Julie In '03, Northwestern University

[This essay was originally written for English 365, Postcolonial Theory and Literature, by one of Jillana Enteen's students in the Department of English and Comparative Literary Studies at Northwestern University.]

As the first British Asian woman to direct a feature film, Gurinder Chadha occupies an important role as both a spokesperson for Asian womanhood and a challenger of the representation of Asians in mainstream film. Chadha does not wish to highlight the stereotypical Asian attributes of her characters but rather attempts to show the similarities between people cross-culturally. She tries to communicate the English-ness of her Asian characters.

Chadha's father and mother were both born in then British East Africa, later to become Kenya. They lived there until the political dissension leading to Kenya's independence drove the family to move. When the family tried to move back to Chadha's grandfather's native Jhelum in northwest India, they discovered that the Partition of India of 1947 had divided the country into two nations, and Jhelum had been re-established as part of Pakistan. As citizens of India, which was still considered part of the British empire at that time, they settled in London in 1951. In London, when Chadha's father tried to find a position at Barclays Bank, the same bank where he had worked in Kenya, he was denied the position because of his beard and turban.

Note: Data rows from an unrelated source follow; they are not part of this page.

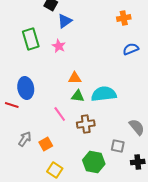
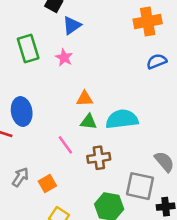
orange cross: (124, 18) -> (148, 21), size x1.5
gray square: (118, 146) -> (140, 186), size x1.6

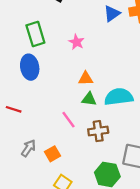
blue triangle: (72, 25) -> (112, 13), moved
pink star: (64, 57) -> (76, 42), moved
blue ellipse: (22, 111) -> (30, 67), moved

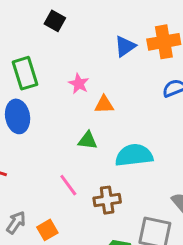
orange triangle: (86, 79) -> (104, 105), moved
green triangle: (89, 99) -> (88, 140), moved

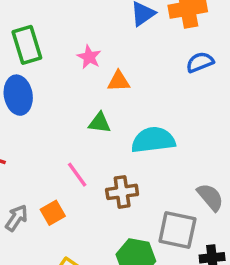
orange square: (47, 230) -> (53, 213), moved

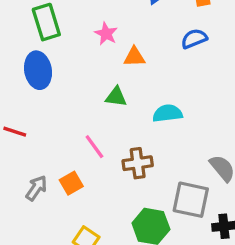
blue semicircle: (200, 62) -> (194, 39), moved
cyan semicircle: (153, 140) -> (168, 113), size x0.7

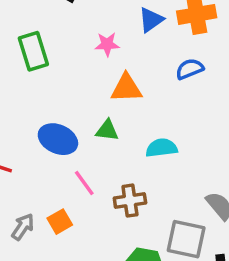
pink star: (106, 34) -> (107, 44), moved, turned -30
orange triangle: (134, 57) -> (126, 88), size x1.4
blue ellipse: (38, 70) -> (58, 139), moved, turned -56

Chadha's background as a second-generation Indian living in Britain grants her a unique viewpoint. It was this viewpoint and experience that she tried to capture when she began directing films. She defined this experience of being an Asian living in Britain as a feeling distinctive to herself, her family, and Asians in her same situation, which she defined as apna in Punjabi or "us". Her interpretation of the Punjabi definition of apna or "us" altered when people of all backgrounds and descents identified with Bhaji on the Beach. As Chadha witnessed the positive reactions of diverse people from dissimilar backgrounds, she expanded her interpretation of apna to include any audience who shares her experiences and perspectives. Despite Chadha's intentions, Bhaji on the Beach's message resonated among diverse audiences and affected a global audience, propelling Gurinder Chadha as a popular filmmaker. This experience of seeing people from diverse backgrounds identify with her work "was a breath of fresh air, if you like, in terms of the possibilities of seeing people like ourselves up there" (Koshy, Turing Color 154).

She currently alternates between living in London and Los Angelos with her writer and director husband, Paul Burges. She is also working on her newest project, Bend It Like Beckham, a comedy exploring women in soccer. Soccer star David Beckham is rumored to make a cameo appearance in the film.